Ranch, Plant Nursery, Feed Store

Repotting Agave when it’s root bound, and there are new plants that need their own pot. Of course, this is a prickly job, we use tongs for the more spiny succulents. Of course, there’s not a single bin to put work gloves in, so either keep your own (ideally leather), or get used to having callous, cut up, sandpaper hands.

A fresh stack of hay is roughly 12 feet high, each bale weighs about 80lbs. Don’t fall. When you ascend to toss bales down, you have to pay close attention to where you step, especially as you move the bales, or you’ll fall into the cracks between the bales.

Hay is sharp enough to cut you sometimes,
it’ll itch like crazy when it gets in your clothes.

The guys chat about hay quality and pricing
The breakfast club

The stud (the white hog) is likely to have a one way ticket to the butcher soon, since the rancher expected to have a litter of piglets by now that he can sell. It’s unlikely he’ll hire a vet or breeding specialist for the sow. Together, these 2 cost the rancher $100 of profit in feed per month. He claims they weigh 800lbs, but it’s more likely they are between 2–300lbs each.
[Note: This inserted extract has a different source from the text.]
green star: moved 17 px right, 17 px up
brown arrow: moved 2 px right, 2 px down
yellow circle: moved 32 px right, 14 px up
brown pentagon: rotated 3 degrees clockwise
These are the ducks that were not released from captivity. Of the 5 that were released in the pond at the hot springs, only one remains, the rest were likely killed by avian predators or coyotes.
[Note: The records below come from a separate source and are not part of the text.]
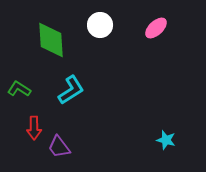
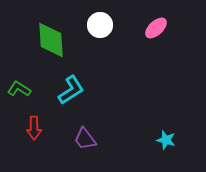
purple trapezoid: moved 26 px right, 8 px up
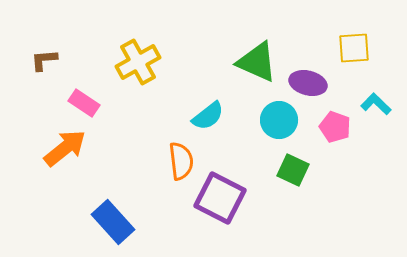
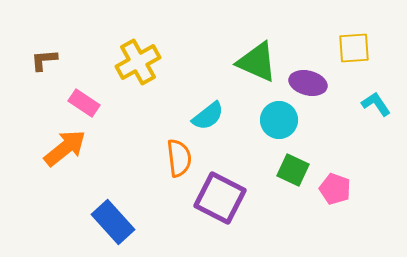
cyan L-shape: rotated 12 degrees clockwise
pink pentagon: moved 62 px down
orange semicircle: moved 2 px left, 3 px up
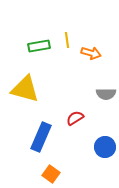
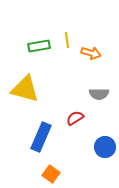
gray semicircle: moved 7 px left
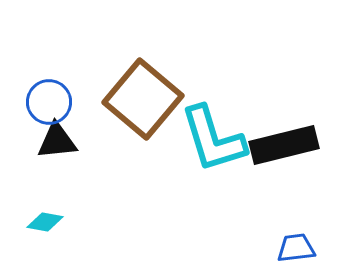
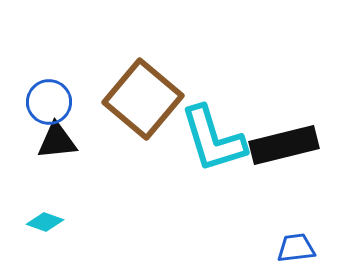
cyan diamond: rotated 9 degrees clockwise
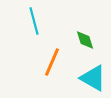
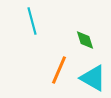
cyan line: moved 2 px left
orange line: moved 7 px right, 8 px down
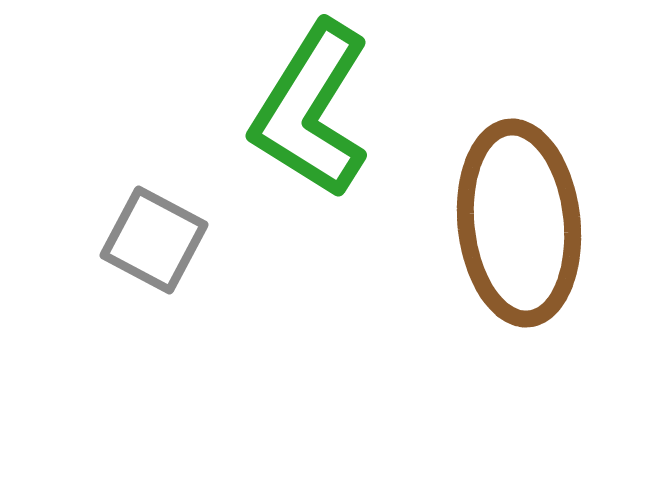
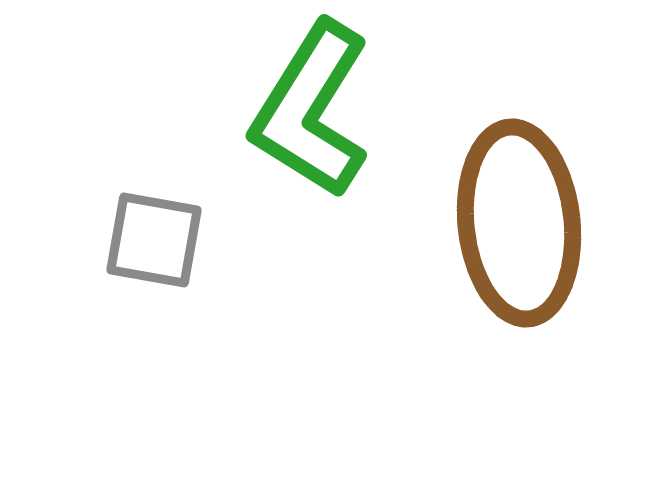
gray square: rotated 18 degrees counterclockwise
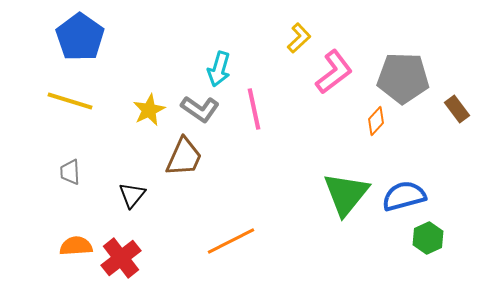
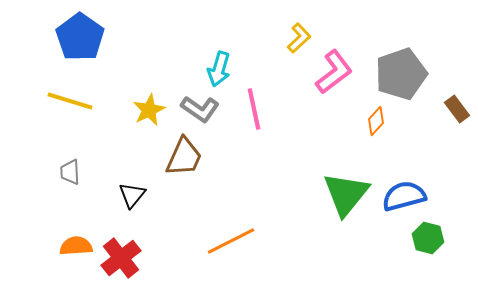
gray pentagon: moved 2 px left, 4 px up; rotated 21 degrees counterclockwise
green hexagon: rotated 20 degrees counterclockwise
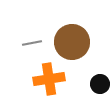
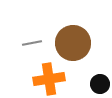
brown circle: moved 1 px right, 1 px down
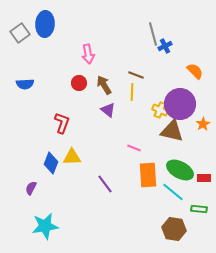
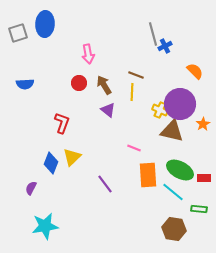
gray square: moved 2 px left; rotated 18 degrees clockwise
yellow triangle: rotated 42 degrees counterclockwise
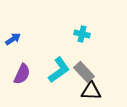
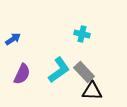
black triangle: moved 1 px right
Sacks of feed weigh 40–50 lbs each. 2–3 tons (or pallets) arrive almost each week. This work is done by hand. Each bag must be moved no less than 3 times to get it from outside, to the shop sales floor inside, for a total of 120–150lbs of muscle to get one sack of feed into the shop. Up the ante when it’s in excess of 105 degrees. Sacks are moved from the pallet to a vehicle, then to a dolley on the patio or loading dock, and finally wheeled into the store and stacked by hand.

I refer to this as: “circuit training”… you won’t miss the gym?!

Roosters are a surplus, and most likely you’ll have to slaughter them so they don’t kill each other

This is a repair on an improvisational dump station for boondockers, so they don’t have to go 60 miles round trip to the nearest dump station, or illegally dump human excrement into the Saddle Mountain BLM area. I’m not sure who’s brilliant idea it was to make handles out of fiberglass, but the green stuff is actually adhesive plastic wrap. I have recently had immense real wood splinters on multiple occasions in my fingers and hands. I would take that any day over invisible fiberglass splinters.